Have you ever participated in a group Bible study or devotional? Typically, there are reading requirements and an expectation that group members will read the material and have talking points to discuss at the next meeting. There is a layer of accountability woven into the group process. And the expectation of others can push us to follow through with our commitment to the group. That is a corporate or macro level of accountability, which can be very beneficial. However, I want to talk about a more intimate form of accountability that increases connection.
When we reach out to someone, step into vulnerability, and tell them what our goals are, what we are trying to change in our lives, or what we are struggling with and we ask them to walk through it with us and we give them permission to call us out and hold us accountable we are opening a door that leads to genuine connection and growth. 1Thessalonians 5:11 says we are to “Therefore encourage one another and build one another up…..” I think this is one of the reasons the counseling relationship can be so powerful, accountability is built in. Encouraging one another, walking through pain and difficulty and celebrating the victories build's safe, healthy, vulnerable relationships and increases the genuine connection between us but it also raises the standard.
Raises the Standard
You may be curious what I mean by raising the standard. So, I will explain it this way. If I am your accountability partner and I see you reaching your goals, working through difficult situations, giving up self-destructive behaviors and unhealthy choices, I am seeing what you are capable of. Therefore, when the next challenge comes up I am going to remind you of the victories you have already achieved. I am less likely to let you slide with excuses of why you aren’t following through with your commitments. The mere act of entering into a relationship built on trust and accountability holds both parties to a higher standard. Accountability, over time, collects evidence of your success and encourages you to do your best.

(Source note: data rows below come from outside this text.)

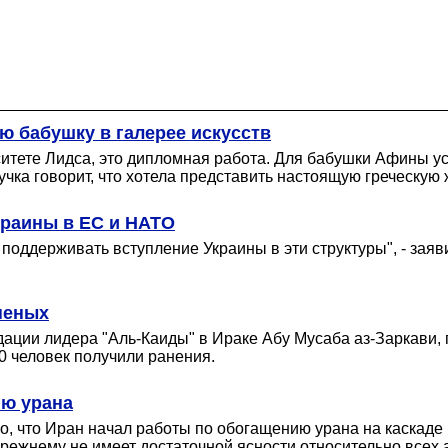
ю бабушку в галерее искусств
ситете Лидса, это дипломная работа. Для бабушки Афины ус
чка говорит, что хотела представить настоящую греческую 
раины в ЕС и НАТО
поддерживать вступление Украины в эти структуры", - зая
аненых
видации лидера "Аль-Каиды" в Ираке Абу Мусаба аз-Заркави
0 человек получили ранения.
ию урана
, что Иран начал работы по обогащению урана на каскаде 
прежнему не имеет достаточной ясности относительно всех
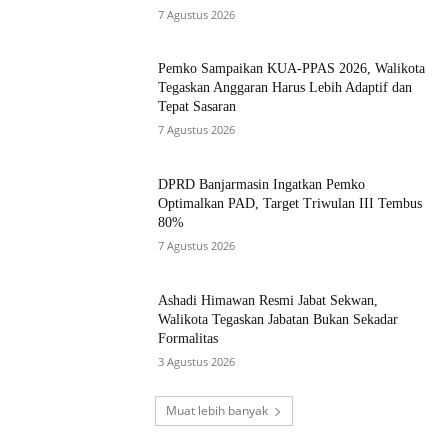
7 Agustus 2026
Pemko Sampaikan KUA-PPAS 2026, Walikota
Tegaskan Anggaran Harus Lebih Adaptif dan
Tepat Sasaran
7 Agustus 2026
DPRD Banjarmasin Ingatkan Pemko
Optimalkan PAD, Target Triwulan III Tembus
80%
7 Agustus 2026
Ashadi Himawan Resmi Jabat Sekwan,
Walikota Tegaskan Jabatan Bukan Sekadar
Formalitas
3 Agustus 2026
Muat lebih banyak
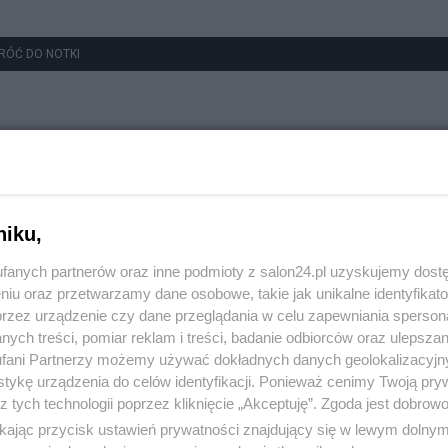
RÓĆ DO NOTKI
niku,
fanych partnerów oraz inne podmioty z salon24.pl uzyskujemy dost
niu oraz przetwarzamy dane osobowe, takie jak unikalne identyfikat
przez urządzenie czy dane przeglądania w celu zapewniania sperson
ych treści, pomiar reklam i treści, badanie odbiorców oraz ulepszan
fani Partnerzy możemy używać dokładnych danych geolokalizacyjn
tykę urządzenia do celów identyfikacji. Ponieważ cenimy Twoją pry
z tych technologii poprzez kliknięcie „Akceptuję”. Zgoda jest dobro
ikając przycisk ustawień prywatności znajdujący się w lewym dolny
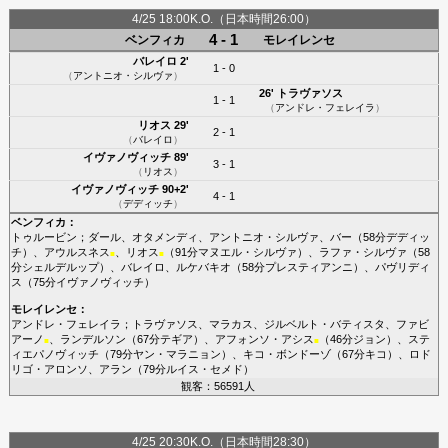
4/25 18:00K.O.（日本時間26:00）
4 - 1
ベンフィカ
モレイレンセ
バレイロ
2'
1 - 0
（
アントニオ・シルヴァ
）
26'
トラヴァソス
1 - 1
（
アンドレ・フェレイラ
）
リオス
29'
2 - 1
（
バレイロ
）
イヴァノヴィッチ
89'
3 - 1
（
リオス
）
イヴァノヴィッチ
90+2'
4 - 1
（
デディッチ
）
ベンフィカ
：
トゥルービン
；
ダール
、
オタメンディ
、
アントニオ・シルヴァ
、
バー
（58分
デディッ
チ
）、
アウルスネス
、
リオス
（91分
マヌエル・シルヴァ
）、
ラファ・シルヴァ
（58
■
■
分
シェルデルップ
）、
バレイロ
、
ルケバキオ
（58分
プレスティアンニ
）、
パヴリディ
ス
（75分
イヴァノヴィッチ
）
モレイレンセ
：
アンドレ・フェレイラ
；
トラヴァソス
、
マラカス
、
ジルベルト・バティスタ
、
ファビ
アーノ
、
ランデルソン
（67分
テギア
）、
アフォンソ・アシス
（46分
ジョン
）、
ステ
■
■
ィエパノヴィッチ
（79分
ヤン・マラニョン
）、
キコ・ボンドーゾ
（67分
キコ
）、
ロド
リゴ・アロンソ
、
アラン
（79分
ルイス・セメド
）
観客：56591人
4/25 20:30K.O.（日本時間28:30）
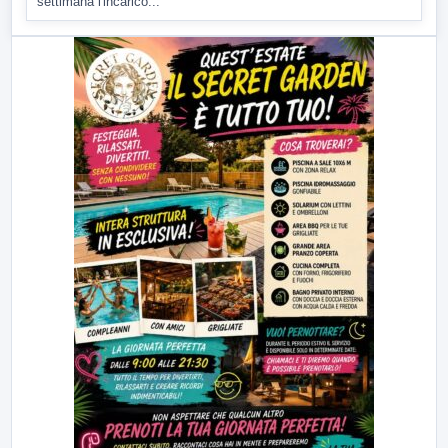
settimana l'incarico...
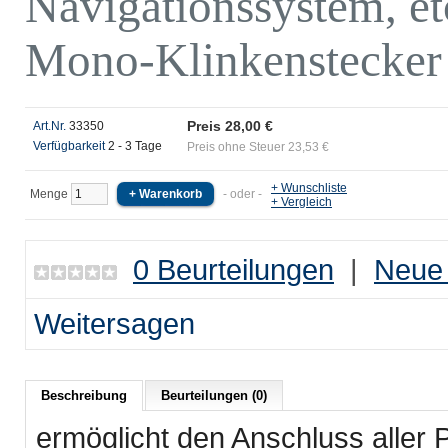
Navigationssystem, et
Mono-Klinkenstecker
Preis 28,00 €
Art.Nr.
33350
Verfügbarkeit
2 - 3 Tage
Preis ohne Steuer 23,53 €
+ Wunschliste
Menge
- oder -
+ Vergleich
0 Beurteilungen
|
Neue 
Weitersagen
Beschreibung
Beurteilungen (0)
ermöglicht den Anschluss alle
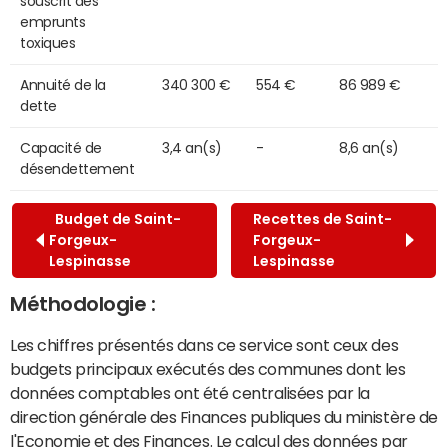
souscrit des
emprunts
toxiques
Annuité de la
340 300 €
554 €
86 989 €
dette
Capacité de
3,4 an(s)
-
8,6 an(s)
désendettement
Budget de Saint-
Recettes de Saint-
Forgeux-
Forgeux-
Lespinasse
Lespinasse
Méthodologie :
Les chiffres présentés dans ce service sont ceux des
budgets principaux exécutés des communes dont les
données comptables ont été centralisées par la
direction générale des Finances publiques du ministère de
l'Economie et des Finances. Le calcul des données par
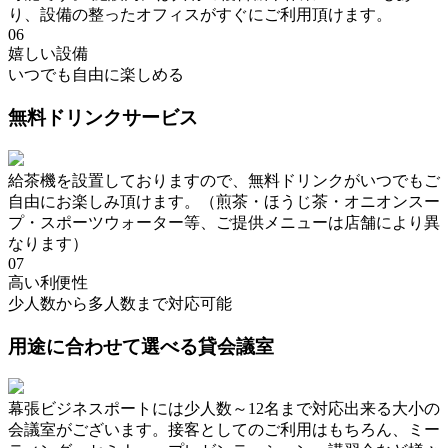
り、設備の整ったオフィスがすぐにご利用頂けます。
06
嬉しい設備
いつでも自由に楽しめる
無料ドリンクサービス
給茶機を設置しておりますので、無料ドリンクがいつでもご
自由にお楽しみ頂けます。（煎茶・ほうじ茶・オニオンスー
プ・スポーツウォーター等、ご提供メニューは店舗により異
なります）
07
高い利便性
少人数から多人数まで対応可能
用途に合わせて選べる貸会議室
幕張ビジネスポートには少人数～12名まで対応出来る大小の
会議室がございます。接客としてのご利用はもちろん、ミー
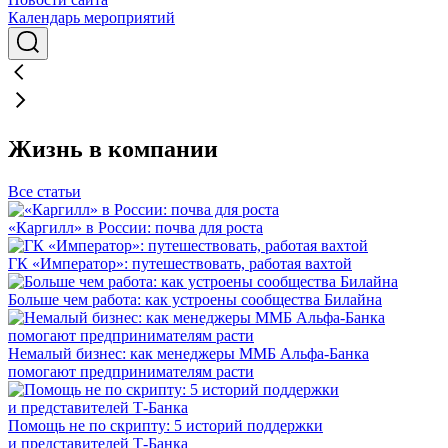
Календарь мероприятий
Жизнь в компании
Все статьи
«Каргилл» в России: почва для роста
ГК «Император»: путешествовать, работая вахтой
Больше чем работа: как устроены сообщества Билайна
Немалый бизнес: как менеджеры ММБ Альфа-Банка
помогают предпринимателям расти
Помощь не по скрипту: 5 историй поддержки
и представителей Т-Банка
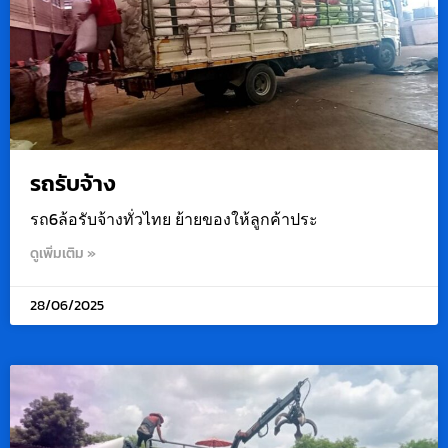
รถรับจ้าง
รถ6ล้อรับจ้างทั่วไทย ย้ายของให้ลูกค้าประ
ดูเพิ่มเติม »
28/06/2025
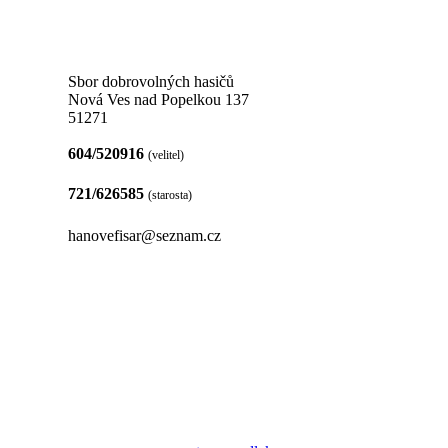
Sbor dobrovolných hasičů
Nová Ves nad Popelkou 137
51271
604/520916
(velitel)
721/626585
(starosta)
hanovefisar@seznam.cz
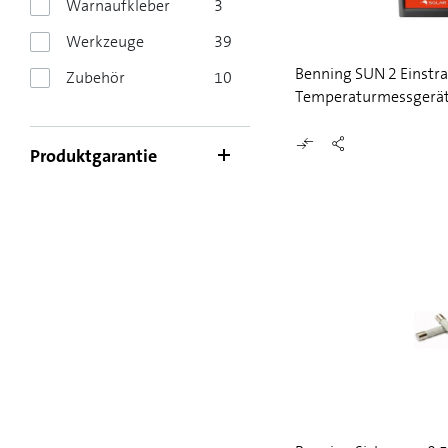
Warnaufkleber
3
Werkzeuge
39
Benning SUN 2 Einstr
Zubehör
10
Temperaturmessgerä
Produktgarantie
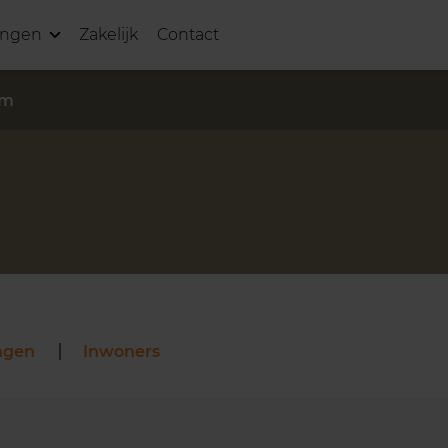
ingen
Zakelijk
Contact
um
ngen
Inwoners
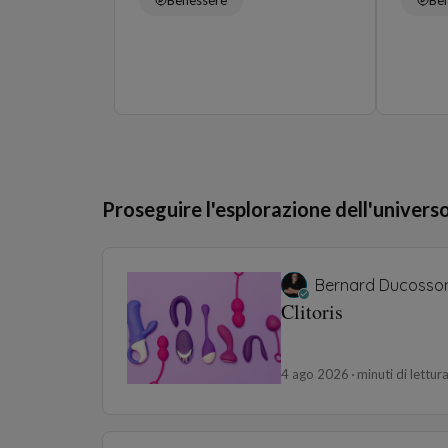
Proseguire l'esplorazione dell'univers
Bernard Ducosso
Clitoris
4 ago 2026
minuti di lettur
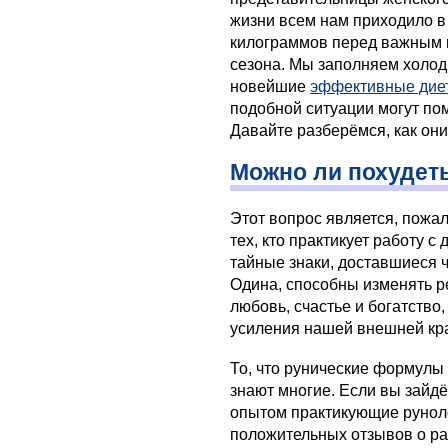
жизни всем нам приходило в
килограммов перед важным 
сезона. Мы заполняем холод
новейшие
эффективные дие
подобной ситуации могут по
Давайте разберёмся, как они
Можно ли похудет
Этот вопрос является, пожа
тех, кто практикует работу 
тайные знаки, доставшиеся ч
Одина, способны изменять р
любовь, счастье и богатство,
усиления нашей внешней кр
То, что рунические формулы
знают многие. Если вы зайдё
опытом практикующие руноло
положительных отзывов о ра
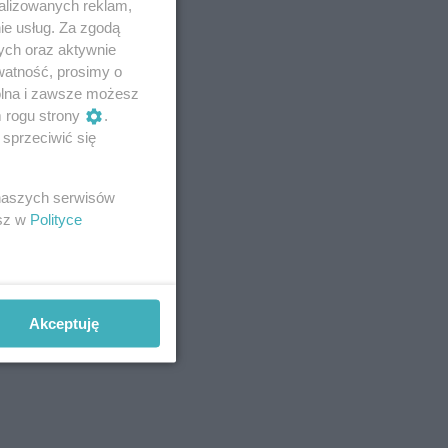
alizowanych reklam,
ie usług. Za zgodą
ych oraz aktywnie
watność, prosimy o
wolna i zawsze możesz
m rogu strony
.
sprzeciwić się
 naszych serwisów
esz w
Polityce
Akceptuję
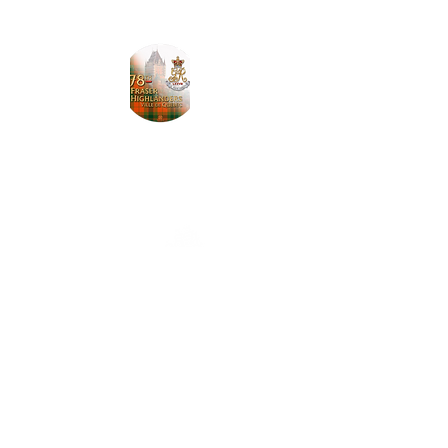
Corps de cornemuses et tambours
Garde en tartan
Garnison
4401, route de Tewkesbury
Stoneham-et-Tewkesbury QC G3C 2L9
78thfraser@gmail.com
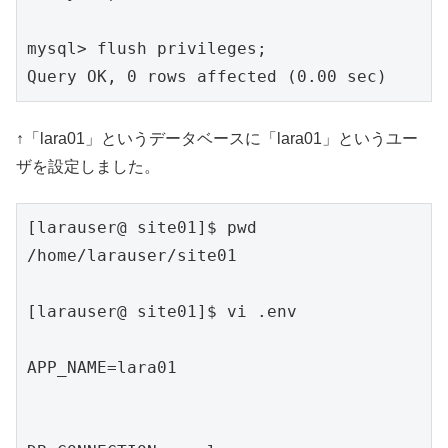
mysql> flush privileges;

Query OK, 0 rows affected (0.00 sec)
↑「lara01」というデータベースに「lara01」というユー
ザを設定しました。
[larauser@ site01]$ pwd

/home/larauser/site01

[larauser@ site01]$ vi .env

APP_NAME=lara01
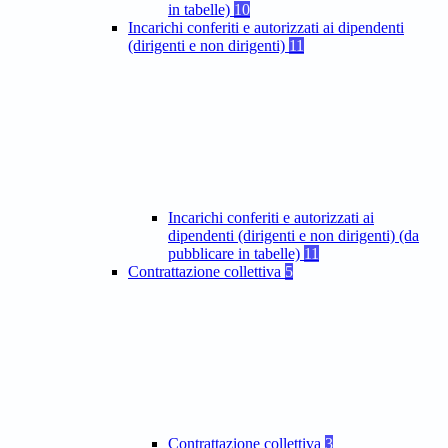
in tabelle)
10
Incarichi conferiti e autorizzati ai dipendenti
(dirigenti e non dirigenti)
11
Incarichi conferiti e autorizzati ai
dipendenti (dirigenti e non dirigenti) (da
pubblicare in tabelle)
11
Contrattazione collettiva
5
Contrattazione collettiva
3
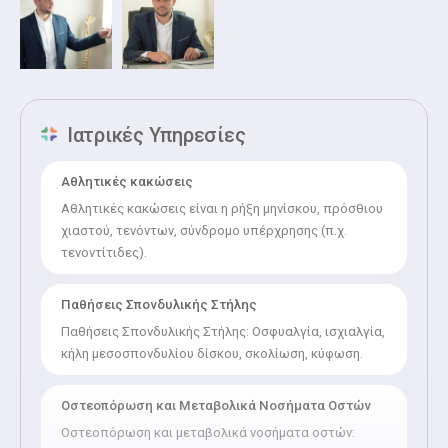
σημαντικό αριθμό ομιλιών και προφορικών ανακοινώσεων
σε ορθοπεδικά συνέδρια. Άρθρα του έχουν δημοσιευτεί
στην ελληνική βιβλιογραφία.
Τέλος, είναι μέλος της Ελληνικής Εταιρείας Χειρουργικής
Ορθοπεδικής και Τραυματιολογίας και του Ιατρικού
Επιτελείου της ΠΑΕ Αστέρας Τρίπολης.
Ιατρικές Υπηρεσίες
Αθλητικές κακώσεις
Αθλητικές κακώσεις είναι η ρήξη μηνίσκου, πρόσθιου
χιαστού, τενόντων, σύνδρομο υπέρχρησης (π.χ.
τενοντίτιδες).
Παθήσεις Σπονδυλικής Στήλης
Παθήσεις Σπονδυλικής Στήλης: Οσφυαλγία, ισχιαλγία,
κήλη μεσοσπονδυλίου δίσκου, σκολίωση, κύφωση.
Οστεοπόρωση και Μεταβολικά Νοσήματα Οστών
Οστεοπόρωση και μεταβολικά νοσήματα οστών:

On the contrary, a lack of accountability can lead to self-destructive behaviors and unhealthy choices. Have you ever heard the saying “I can do bad all by myself?” Well, it’s true, outside of healthy relationships it is easy to fall back into self-destructive behaviors. In addition, without accountability, it is easy to make excuses and not follow through with commitments. Remember, accountability is more than holding someone responsible it includes encouraging and building one another up. Are you more successful when you have a cheerleader in your corner? In addition, are you more likely to set the example, do the right thing, and follow through if you are encouraging someone else and holding them accountable?
How do I implement?
Now that you are convinced accountability is essential to success, you may be asking how do I go about implementing it into my life. If you have never asked someone to be a mentor or to be an accountability partner you may feel it is somewhat foreign and uncomfortable. And, you would be correct. Growth doesn’t happen in our comfort zones and if you are going to make changes you are going to have to take risks and allow yourself to be vulnerable. For some that may mean praying and asking God for guidance regarding who they should ask to be this person in their life. For others, someone automatically pops into your head as the right person. Whatever the case, be bold, be brave, and step out of your comfort zone and take a risk. It may be uncomfortable and difficult, but you can do difficult things.
What’s the point?
No one wants to fail. We all want to be successful even if success looks different for each of us. If you have goals to better yourself, change self-destructive behaviors, move beyond surviving to thriving, or increase connection with those you love; having a trusted, safe person as an accountability partner can help you accomplish your goals. Do the difficult right thing, accountability improves our lives if we utilize it.